* _Exercise objective_
Exactly as they appear, set down all of the records.

* _Provided material_
*-*-*

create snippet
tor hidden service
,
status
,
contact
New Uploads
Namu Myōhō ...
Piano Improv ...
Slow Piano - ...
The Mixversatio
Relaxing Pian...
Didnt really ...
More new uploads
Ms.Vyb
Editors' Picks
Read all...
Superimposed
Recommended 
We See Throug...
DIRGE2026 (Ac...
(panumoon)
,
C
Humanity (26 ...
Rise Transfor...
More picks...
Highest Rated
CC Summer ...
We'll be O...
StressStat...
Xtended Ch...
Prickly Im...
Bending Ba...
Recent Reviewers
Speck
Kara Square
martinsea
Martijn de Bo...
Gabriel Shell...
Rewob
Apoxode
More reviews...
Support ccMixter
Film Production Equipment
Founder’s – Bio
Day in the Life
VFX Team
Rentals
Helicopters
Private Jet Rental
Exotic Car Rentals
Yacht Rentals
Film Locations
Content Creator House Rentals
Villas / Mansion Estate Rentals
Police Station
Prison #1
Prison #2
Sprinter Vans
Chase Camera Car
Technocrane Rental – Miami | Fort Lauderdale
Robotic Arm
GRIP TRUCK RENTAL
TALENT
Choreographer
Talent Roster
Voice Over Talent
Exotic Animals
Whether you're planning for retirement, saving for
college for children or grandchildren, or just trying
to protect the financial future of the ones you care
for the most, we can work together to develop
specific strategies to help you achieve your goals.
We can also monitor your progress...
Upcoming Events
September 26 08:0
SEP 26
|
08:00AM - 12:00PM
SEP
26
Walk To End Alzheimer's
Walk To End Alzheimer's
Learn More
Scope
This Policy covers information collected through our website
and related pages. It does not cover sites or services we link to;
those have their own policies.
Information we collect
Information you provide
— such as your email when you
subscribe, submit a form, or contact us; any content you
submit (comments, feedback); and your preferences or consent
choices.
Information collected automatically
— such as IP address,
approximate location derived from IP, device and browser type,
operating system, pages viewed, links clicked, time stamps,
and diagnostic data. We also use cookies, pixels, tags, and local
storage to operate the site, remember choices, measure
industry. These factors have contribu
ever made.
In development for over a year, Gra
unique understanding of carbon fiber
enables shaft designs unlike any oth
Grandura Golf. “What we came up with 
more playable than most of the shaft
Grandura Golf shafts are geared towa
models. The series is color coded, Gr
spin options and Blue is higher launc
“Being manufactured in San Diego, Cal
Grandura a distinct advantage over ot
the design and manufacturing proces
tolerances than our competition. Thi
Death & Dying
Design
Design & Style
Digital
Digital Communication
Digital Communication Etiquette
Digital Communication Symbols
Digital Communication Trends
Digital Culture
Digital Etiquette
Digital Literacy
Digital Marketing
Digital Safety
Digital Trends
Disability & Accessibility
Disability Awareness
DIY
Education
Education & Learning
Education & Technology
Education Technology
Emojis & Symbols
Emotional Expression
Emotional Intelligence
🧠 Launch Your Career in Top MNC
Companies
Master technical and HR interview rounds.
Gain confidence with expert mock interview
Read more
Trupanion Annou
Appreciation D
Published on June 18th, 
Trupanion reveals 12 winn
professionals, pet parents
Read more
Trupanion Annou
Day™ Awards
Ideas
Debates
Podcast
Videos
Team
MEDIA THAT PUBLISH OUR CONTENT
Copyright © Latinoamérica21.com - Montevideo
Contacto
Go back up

*-*-*

* _Expected answer_
create snippet
tor hidden service
,
status
,
contact
New Uploads
Namu Myōhō ...
Piano Improv ...
Slow Piano - ...
The Mixversatio
Relaxing Pian...
Didnt really ...
More new uploads
Ms.Vyb
Editors' Picks
Read all...
Superimposed
Recommended 
We See Throug...
DIRGE2026 (Ac...
(panumoon)
,
C
Humanity (26 ...
Rise Transfor...
More picks...
Highest Rated
CC Summer ...
We'll be O...
StressStat...
Xtended Ch...
Prickly Im...
Bending Ba...
Recent Reviewers
Speck
Kara Square
martinsea
Martijn de Bo...
Gabriel Shell...
Rewob
Apoxode
More reviews...
Support ccMixter
Film Production Equipment
Founder’s – Bio
Day in the Life
VFX Team
Rentals
Helicopters
Private Jet Rental
Exotic Car Rentals
Yacht Rentals
Film Locations
Content Creator House Rentals
Villas / Mansion Estate Rentals
Police Station
Prison #1
Prison #2
Sprinter Vans
Chase Camera Car
Technocrane Rental – Miami | Fort Lauderdale
Robotic Arm
GRIP TRUCK RENTAL
TALENT
Choreographer
Talent Roster
Voice Over Talent
Exotic Animals
Whether you're planning for retirement, saving for
college for children or grandchildren, or just trying
to protect the financial future of the ones you care
for the most, we can work together to develop
specific strategies to help you achieve your goals.
We can also monitor your progress...
Upcoming Events
September 26 08:0
SEP 26
|
08:00AM - 12:00PM
SEP
26
Walk To End Alzheimer's
Walk To End Alzheimer's
Learn More
Scope
This Policy covers information collected through our website
and related pages. It does not cover sites or services we link to;
those have their own policies.
Information we collect
Information you provide
— such as your email when you
subscribe, submit a form, or contact us; any content you
submit (comments, feedback); and your preferences or consent
choices.
Information collected automatically
— such as IP address,
approximate location derived from IP, device and browser type,
operating system, pages viewed, links clicked, time stamps,
and diagnostic data. We also use cookies, pixels, tags, and local
storage to operate the site, remember choices, measure
industry. These factors have contribu
ever made.
In development for over a year, Gra
unique understanding of carbon fiber
enables shaft designs unlike any oth
Grandura Golf. “What we came up with 
more playable than most of the shaft
Grandura Golf shafts are geared towa
models. The series is color coded, Gr
spin options and Blue is higher launc
“Being manufactured in San Diego, Cal
Grandura a distinct advantage over ot
the design and manufacturing proces
tolerances than our competition. Thi
Death & Dying
Design
Design & Style
Digital
Digital Communication
Digital Communication Etiquette
Digital Communication Symbols
Digital Communication Trends
Digital Culture
Digital Etiquette
Digital Literacy
Digital Marketing
Digital Safety
Digital Trends
Disability & Accessibility
Disability Awareness
DIY
Education
Education & Learning
Education & Technology
Education Technology
Emojis & Symbols
Emotional Expression
Emotional Intelligence
🧠 Launch Your Career in Top MNC
Companies
Master technical and HR interview rounds.
Gain confidence with expert mock interview
Read more
Trupanion Annou
Appreciation D
Published on June 18th, 
Trupanion reveals 12 winn
professionals, pet parents
Read more
Trupanion Annou
Day™ Awards
Ideas
Debates
Podcast
Videos
Team
MEDIA THAT PUBLISH OUR CONTENT
Copyright © Latinoamérica21.com - Montevideo
Contacto
Go back up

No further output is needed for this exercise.